Wednesday, January 30, 2008

Failure a Choice Not Taken

The below article is from a news letter that I read today and I found it to be motivational to me and hope that it can be the same for you.
Chances are you've read about all of the following failures who ended up making a great impact in their chosen field of endeavor.
For example, as a young man Abraham Lincoln went to war as a captain and returned as a private. Winston Churchill failed sixth grade. Thomas Edison's teachers said he was "too stupid to learn anything." Albert Einstein didn't speak until he was 4-years-old and didn't read until he was 7. Louis Pasteur was only a mediocre pupil in undergraduate studies and ranked 15th out of 22 students in chemistry.
Henry Ford failed and went broke five times before he succeeded. F. W. Woolworth was not allowed to wait on customers when he worked in a dry goods store. When Bell telephone was struggling to get started, its owners offered all their rights to Western Union for $100,000. The offer was disdainfully rejected with the pronouncement, "What use could this company make of an electrical toy."

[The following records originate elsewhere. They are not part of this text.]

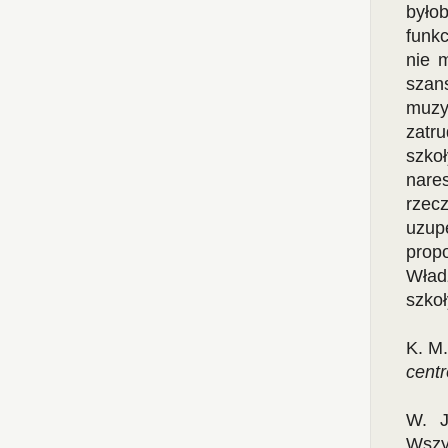
byłob
funk
nie 
szans
muzy
zatru
szko
nare
rzecz
uzupe
prop
Wład
szko
K. M
centr
W. J
Wszy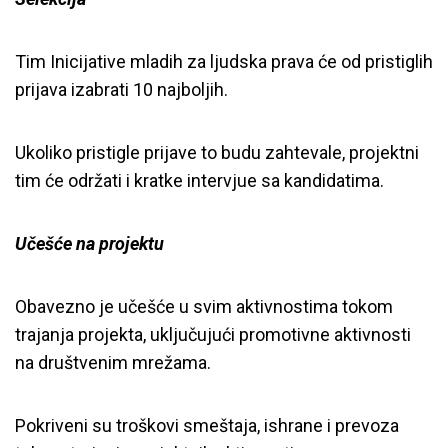
Tim Inicijative mladih za ljudska prava će od pristiglih
prijava izabrati 10 najboljih.
Ukoliko pristigle prijave to budu zahtevale, projektni
tim će održati i kratke intervjue sa kandidatima.
Učešće na projektu
Obavezno je učešće u svim aktivnostima tokom
trajanja projekta, uključujući promotivne aktivnosti
na društvenim mrežama.
Pokriveni su troškovi smeštaja, ishrane i prevoza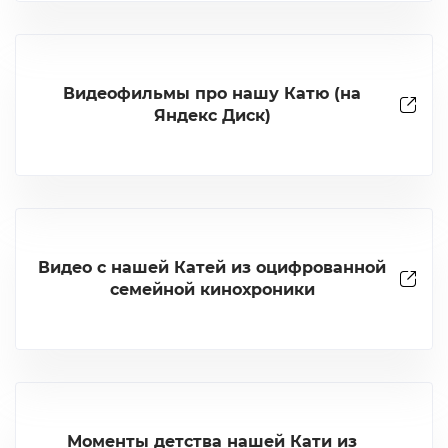
Видеофильмы про нашу Катю (на
Яндекс Диск)
Видео с нашей Катей из оцифрованной
семейной кинохроники
Моменты детства нашей Кати из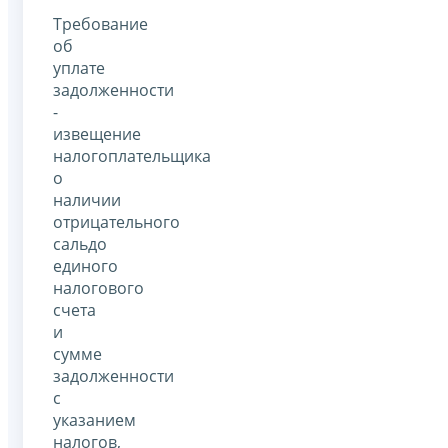
Требование
об
уплате
задолженности
-
извещение
налогоплательщика
о
наличии
отрицательного
сальдо
единого
налогового
счета
и
сумме
задолженности
с
указанием
налогов,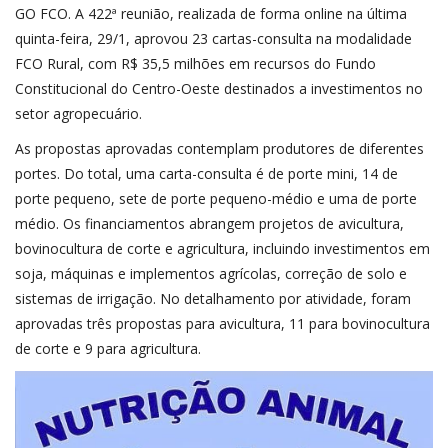
GO FCO. A 422ª reunião, realizada de forma online na última
quinta-feira, 29/1, aprovou 23 cartas-consulta na modalidade
FCO Rural, com R$ 35,5 milhões em recursos do Fundo
Constitucional do Centro-Oeste destinados a investimentos no
setor agropecuário.
As propostas aprovadas contemplam produtores de diferentes
portes. Do total, uma carta-consulta é de porte mini, 14 de
porte pequeno, sete de porte pequeno-médio e uma de porte
médio. Os financiamentos abrangem projetos de avicultura,
bovinocultura de corte e agricultura, incluindo investimentos em
soja, máquinas e implementos agrícolas, correção de solo e
sistemas de irrigação. No detalhamento por atividade, foram
aprovadas três propostas para avicultura, 11 para bovinocultura
de corte e 9 para agricultura.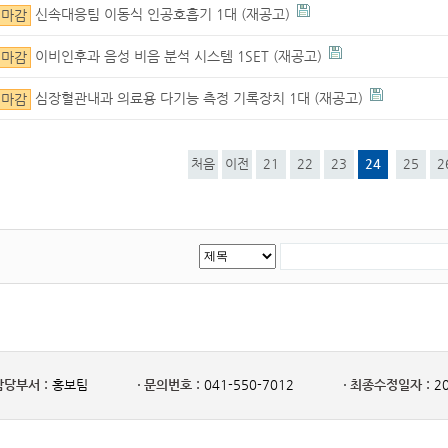
신속대응팀 이동식 인공호흡기 1대 (재공고)
마감
이비인후과 음성 비음 분석 시스템 1SET (재공고)
마감
심장혈관내과 의료용 다기능 측정 기록장치 1대 (재공고)
마감
처음
이전
21
22
23
24
25
2
담당부서 :
홍보팀
문의번호 :
041-550-7012
최종수정일자 :
20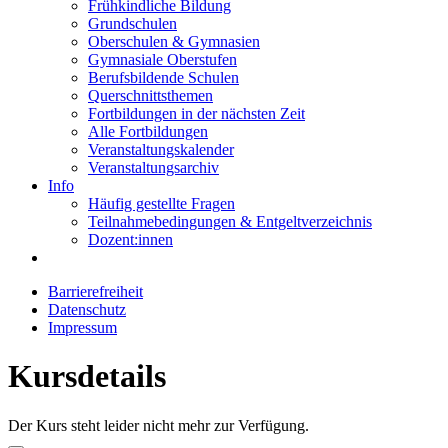
Frühkindliche Bildung
Grundschulen
Oberschulen & Gymnasien
Gymnasiale Oberstufen
Berufsbildende Schulen
Querschnittsthemen
Fortbildungen in der nächsten Zeit
Alle Fortbildungen
Veranstaltungskalender
Veranstaltungsarchiv
Info
Häufig gestellte Fragen
Teilnahmebedingungen & Entgeltverzeichnis
Dozent:innen
Barrierefreiheit
Datenschutz
Impressum
Kursdetails
Der Kurs steht leider nicht mehr zur Verfügung.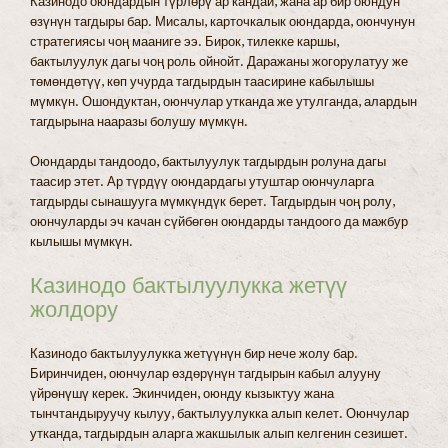
Казинодо оюндардын түрлөрү ар кандай, жана ар бир оюндун
өзүнүн тагдыры бар. Мисалы, карточкалык оюндарда, оюнчунун
стратегиясы чоң мааниге ээ. Бирок, тилекке каршы,
бактылуулук дагы чоң роль ойнойт. Даражаны жогорулатуу же
төмөндөтүү, көп учурда тагдырдын таасирине кабылышы
мүмкүн. Ошондуктан, оюнчулар утканда же утулганда, алардын
тагдырына нааразы болушу мүмкүн.
Оюндарды тандоодо, бактылуулук тагдырдын ролуна дагы
таасир этет. Ар түрдүү оюндардагы утуштар оюнчуларга
тагдырды сынашууга мүмкүндүк берет. Тагдырдын чоң ролу,
оюнчуларды эч качан сүйбөгөн оюндарды тандоого да мажбур
кылышы мүмкүн.
Казинодо бактылуулукка жетүү
жолдору
Казинодо бактылуулукка жетүүнүн бир нече жолу бар.
Биринчиден, оюнчулар өздөрүнүн тагдырын кабыл алууну
үйрөнүшү керек. Экинчиден, оюнду кызыктуу жана
тынчтандыруучу кылуу, бактылуулукка алып келет. Оюнчулар
утканда, тагдырдын аларга жакшылык алып келгенин сезишет.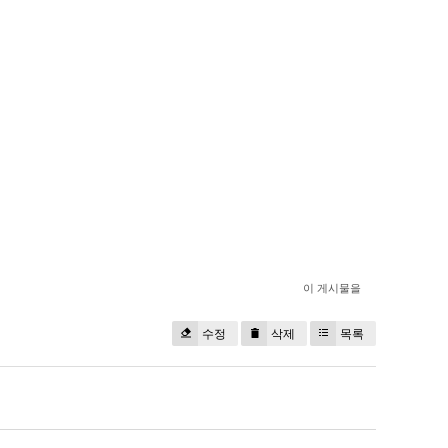
이 게시물을
수정
삭제
목록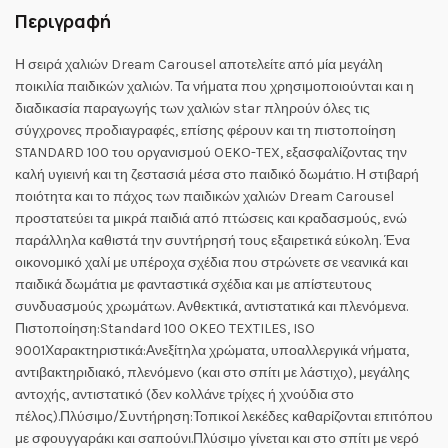
Περιγραφή
Η σειρά χαλιών Dream Carousel αποτελείτε από μία μεγάλη
ποικιλία παιδικών χαλιών. Τα νήματα που χρησιμοποιούνται και η
διαδικασία παραγωγής των χαλιών star πληρούν όλες τις
σύγχρονες προδιαγραφές, επίσης φέρουν και τη πιστοποίηση
STANDARD 100 του οργανισμού OEKO-TEX, εξασφαλίζοντας την
καλή υγιεινή και τη ζεστασιά μέσα στο παιδικό δωμάτιο. Η στιβαρή
ποιότητα και το πάχος των παιδικών χαλιών Dream Carousel
προστατεύει τα μικρά παιδιά από πτώσεις και κραδασμούς, ενώ
παράλληλα καθιστά την συντήρησή τους εξαιρετικά εύκολη. Ένα
οικονομικό χαλί με υπέροχα σχέδια που στρώνετε σε νεανικά και
παιδικά δωμάτια με φανταστικά σχέδια και με απίστευτους
συνδυασμούς χρωμάτων. Ανθεκτικά, αντιστατικά και πλενόμενα.
Πιστοποίηση:Standard 100 OKEO TEXTILES, ISO
9001Χαρακτηριστικά:Ανεξίτηλα χρώματα, υποαλλεργικά νήματα,
αντιβακτηριδιακό, πλενόμενο (και στο σπίτι με λάστιχο), μεγάλης
αντοχής, αντιστατικό (δεν κολλάνε τρίχες ή χνούδια στο
πέλος).Πλύσιμο/Συντήρηση:Τοπικοί λεκέδες καθαρίζονται επιτόπου
με σφουγγαράκι και σαπούνι.Πλύσιμο γίνεται και στο σπίτι με νερό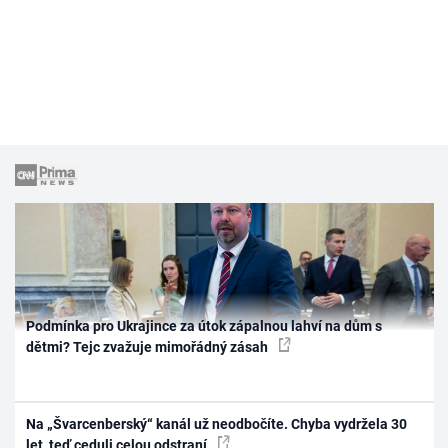
Podmínka pro Ukrajince za útok zápalnou lahví na dům s
dětmi? Tejc zvažuje mimořádný zásah
Na „Švarcenberský“ kanál už neodbočíte. Chyba vydržela 30
let, teď ceduli celou odstraní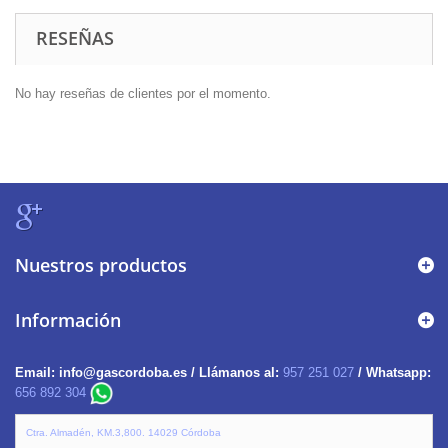
RESEÑAS
No hay reseñas de clientes por el momento.
Nuestros productos
Información
Email:
info@gascordoba.es /
Llámanos al:
957 251 027
/ Whatsapp:
656 892 304
Ctra. Almadén, KM.3,800. 14029 Córdoba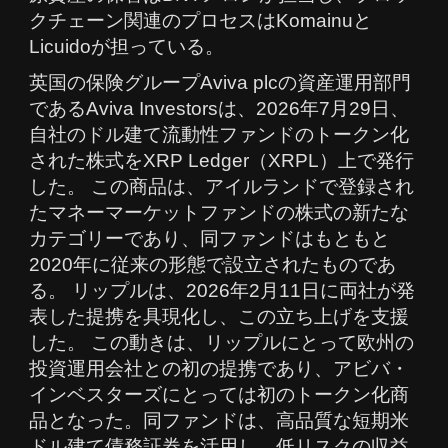
クチェーン関連のプロセスはKomainuと
Licuidoが担っている。
英国の保険グループAviva plcの資産運用部門
であるAviva Investorsは、2026年7月29日、
自社のドル建て流動性ファンドのトークン化
された株式をXRP Ledger（XRPL）上で発行
した。 この商品は、アイルランドで登録され
たマネーマーケットファンドの株式の新たな
カテゴリーであり、同ファンドはもともと
2020年に従来の形態で設立されたものであ
る。 リップルは、2026年2月11日に両社が発
表した提携を具現化し、この立ち上げを支援
した。 この動きは、リップルにとって欧州の
投資運用会社との初の提携であり、アビバ・
インベスターズにとっては初のトークン化商
品となった。同ファンドは、高品質な短期米
ドル建て債務証券を活用し、低リスクの収益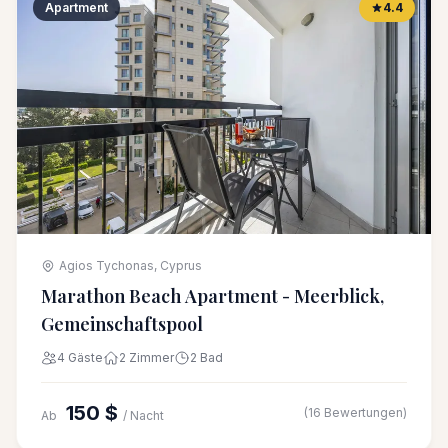
Apartment
4.4
Agios Tychonas, Cyprus
Marathon Beach Apartment - Meerblick,
Gemeinschaftspool
4 Gäste
2 Zimmer
2 Bad
150 $
(16 Bewertungen)
Ab
/ Nacht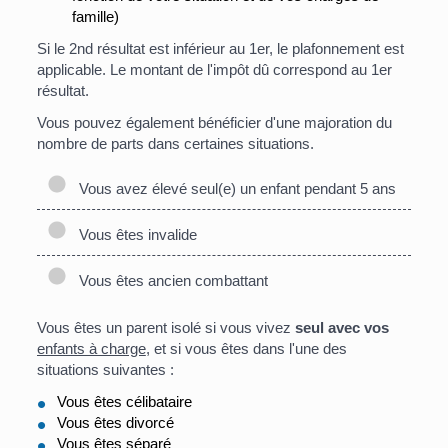
famille)
Si le 2
nd
résultat est inférieur au 1
er
, le plafonnement est
applicable. Le montant de l'impôt dû correspond au 1
er
résultat.
Vous pouvez également bénéficier d'une majoration du
nombre de parts dans certaines situations.
Vous avez élevé seul(e) un enfant pendant 5 ans
Vous êtes invalide
Vous êtes ancien combattant
Vous êtes un parent isolé si vous vivez
seul avec vos
enfants à charge
, et si vous êtes dans l'une des
situations suivantes :
Vous êtes célibataire
Vous êtes divorcé
Vous êtes séparé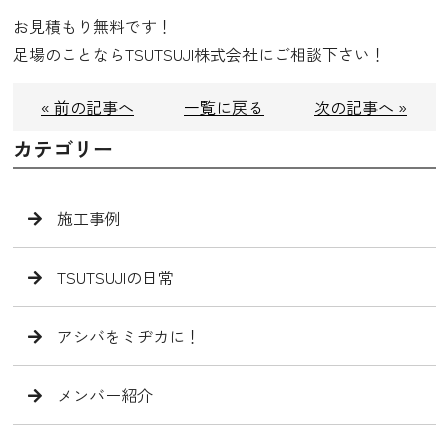
お見積もり無料です！
足場のことならTSUTSUJI株式会社にご相談下さい！
« 前の記事へ
一覧に戻る
次の記事へ »
カテゴリー
施工事例
TSUTSUJIの日常
アシバをミヂカに！
メンバー紹介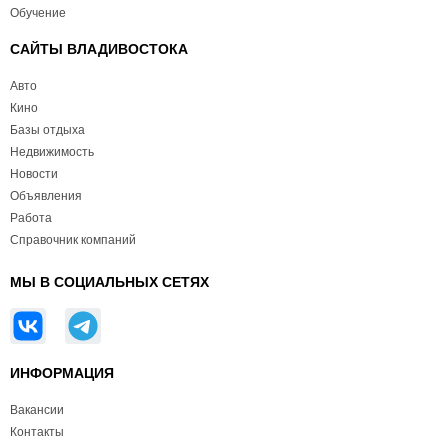
Обучение
САЙТЫ ВЛАДИВОСТОКА
Авто
Кино
Базы отдыха
Недвижимость
Новости
Объявления
Работа
Справочник компаний
МЫ В СОЦИАЛЬНЫХ СЕТЯХ
ИНФОРМАЦИЯ
Вакансии
Контакты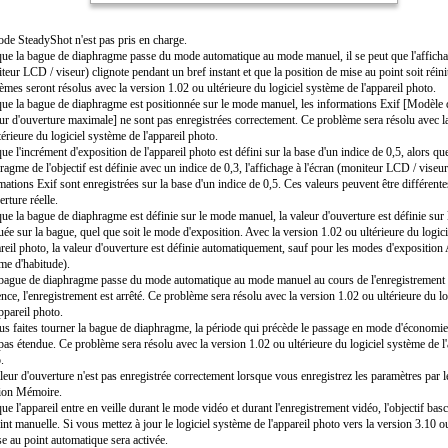
de SteadyShot n'est pas pris en charge.
ue la bague de diaphragme passe du mode automatique au mode manuel, il se peut que l'affichag
teur LCD / viseur) clignote pendant un bref instant et que la position de mise au point soit réini
èmes seront résolus avec la version 1.02 ou ultérieure du logiciel système de l'appareil photo.
ue la bague de diaphragme est positionnée sur le mode manuel, les informations Exif [Modèle d'
ur d'ouverture maximale] ne sont pas enregistrées correctement. Ce problème sera résolu avec l
térieure du logiciel système de l'appareil photo.
ue l'incrément d'exposition de l'appareil photo est défini sur la base d'un indice de 0,5, alors qu
ragme de l'objectif est définie avec un indice de 0,3, l'affichage à l'écran (moniteur LCD / viseur)
mations Exif sont enregistrées sur la base d'un indice de 0,5. Ces valeurs peuvent être différente
erture réelle.
ue la bague de diaphragme est définie sur le mode manuel, la valeur d'ouverture est définie sur 
uée sur la bague, quel que soit le mode d'exposition. Avec la version 1.02 ou ultérieure du logic
areil photo, la valeur d'ouverture est définie automatiquement, sauf pour les modes d'exposition
e d'habitude).
 bague de diaphragme passe du mode automatique au mode manuel au cours de l'enregistrement
nce, l'enregistrement est arrêté. Ce problème sera résolu avec la version 1.02 ou ultérieure du l
appareil photo.
us faites tourner la bague de diaphragme, la période qui précède le passage en mode d'économie
 pas étendue. Ce problème sera résolu avec la version 1.02 ou ultérieure du logiciel système de l'
.
leur d'ouverture n'est pas enregistrée correctement lorsque vous enregistrez les paramètres par le
ion Mémoire.
ue l'appareil entre en veille durant le mode vidéo et durant l'enregistrement vidéo, l'objectif bas
int manuelle. Si vous mettez à jour le logiciel système de l'appareil photo vers la version 3.10 o
se au point automatique sera activée.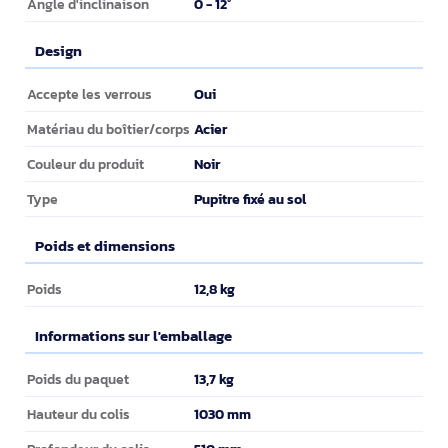
0 - 12°
Angle d'inclinaison
Design
Design
Oui
Accepte les verrous
Acier
Matériau du boîtier/corps
Noir
Couleur du produit
Pupitre fixé au sol
Type
Poids et dimensions
Poids et dimensions
12,8 kg
Poids
Informations sur l'emballage
Informations sur l'emballage
13,7 kg
Poids du paquet
1030 mm
Hauteur du colis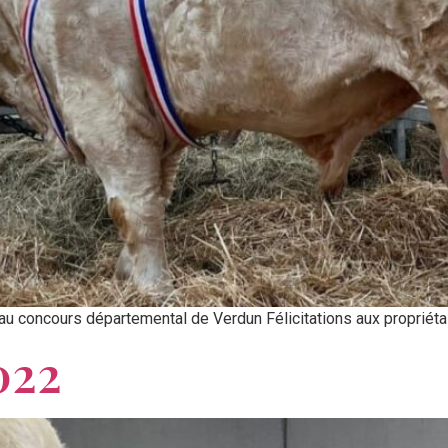
 au concours départemental de Verdun Félicitations aux propriét
022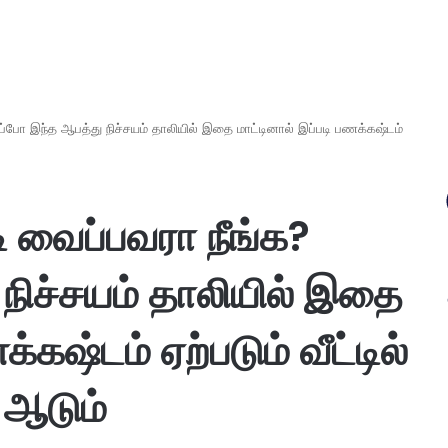
அப்போ இந்த ஆபத்து நிச்சயம் தாலியில் இதை மாட்டினால் இப்படி பணக்கஷ்டம்
டி வைப்பவரா நீங்க?
நிச்சயம் தாலியில் இதை
்கஷ்டம் ஏற்படும் வீட்டில்
 ஆடும்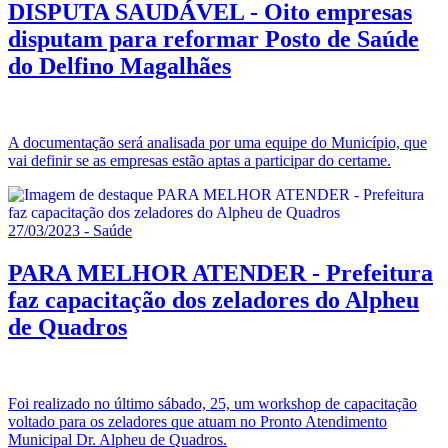
DISPUTA SAUDÁVEL - Oito empresas
disputam para reformar Posto de Saúde
do Delfino Magalhães
A documentação será analisada por uma equipe do Município, que
vai definir se as empresas estão aptas a participar do certame.
27/03/2023 - Saúde
PARA MELHOR ATENDER - Prefeitura
faz capacitação dos zeladores do Alpheu
de Quadros
Foi realizado no último sábado, 25, um workshop de capacitação
voltado para os zeladores que atuam no Pronto Atendimento
Municipal Dr. Alpheu de Quadros.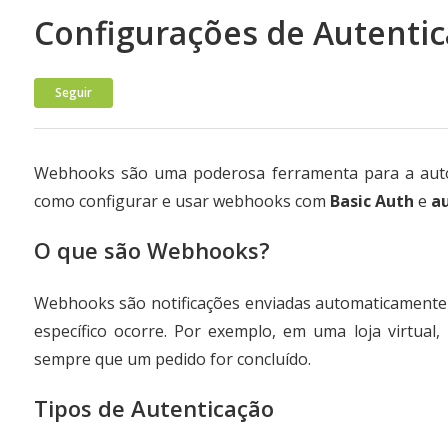
Configurações de Autenti
Ainda não seguido por ninguém
Seguir
Webhooks são uma poderosa ferramenta para a autom
como configurar e usar webhooks com
Basic Auth
e
au
O que são Webhooks?
Webhooks são notificações enviadas automaticamente
específico ocorre. Por exemplo, em uma loja virtua
sempre que um pedido for concluído.
Tipos de Autenticação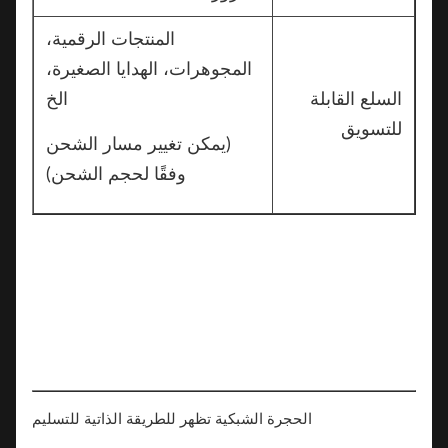
المنتجات الرقمية،
المجوهرات، الهدايا الصغيرة،
السلع القابلة
الخ
للتسويق
(يمكن تغيير مسار الشحن
وفقًا لحجم الشحن)
الحجرة الشبكية تظهر للطريقة الذاتية للتسليم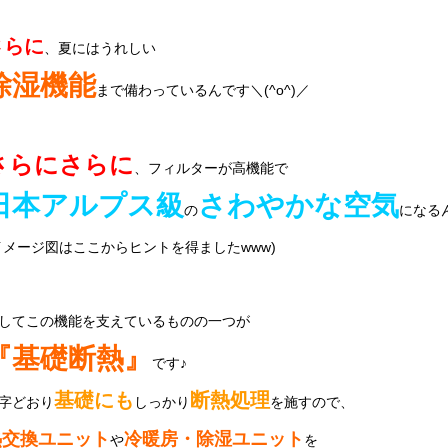
さらに
、夏にはうれしい
除湿機能
まで備わっているんです＼(^o^)／
さらにさらに
、フィルターが高機能で
日本アルプス級
さわやかな空気
の
になるん
イメージ図はここからヒントを得ましたwww)
してこの機能を支えているものの一つが
『基礎断熱』
です♪
基礎にも
断熱処理
字どおり
しっかり
を施すので、
熱交換ユニット
冷暖房・除湿ユニット
や
を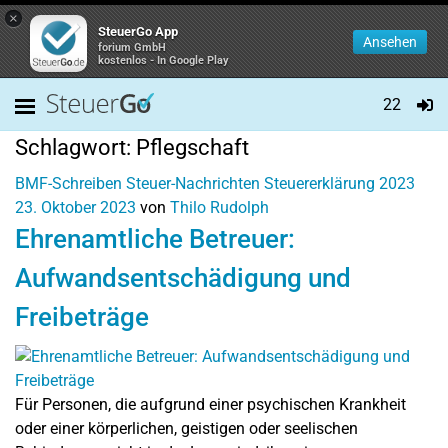
×
SteuerGo App
Ansehen
forium GmbH
kostenlos - In Google Play
22
Schlagwort:
Pflegschaft
BMF-Schreiben
Steuer-Nachrichten
Steuererklärung 2023
23. Oktober 2023
von
Thilo Rudolph
Ehrenamtliche Betreuer:
Aufwandsentschädigung und
Freibeträge
Für Personen, die aufgrund einer psychischen Krankheit
oder einer körperlichen, geistigen oder seelischen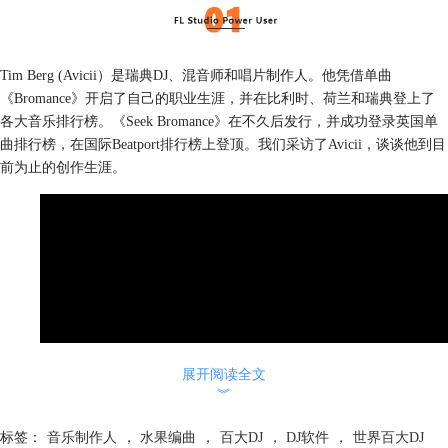
Tim Berg (Avicii）是瑞典DJ、混音师和唱片制作人。他凭借单曲
《Bromance》开启了自己的职业生涯，并在比利时、荷兰和瑞典登上了
各大音乐排行榜。《Seek Bromance》在不久后发行，并成功登录英国单
曲排行榜，在国际Beatport排行榜上登顶。我们采访了Avicii，谈谈他到目
前为止的创作生涯。
展开阅读全文
︾
标签：
音乐制作人
，
水果编曲
，
百大DJ
，
DJ软件
，
世界百大DJ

An expert said of Vince Lombardi: "He possesses minimal football knowledge and lacks motivation." Michael Jordan was cut from his high school basketball team. Babe Ruth is famous for his past home-run record, but for decades he also held the record for strikeouts.Walt Disney was fired by a newspaper editor because "he lacked imagination and had no good ideas." Charles Schultz of "Peanuts" fame had every cartoon he submitted rejected by his high school yearbook staff—and Walt Disney wouldn't hire him. After his first audition, Sidney Poitier was told by the casting director, "Why don't you stop wasting people's time and go out and become a dishwasher or something?" When Lucille Ball began studying to be actress in 1927, she was told by the head instructor of the John Murray Anderson Drama School, "Try any other profession.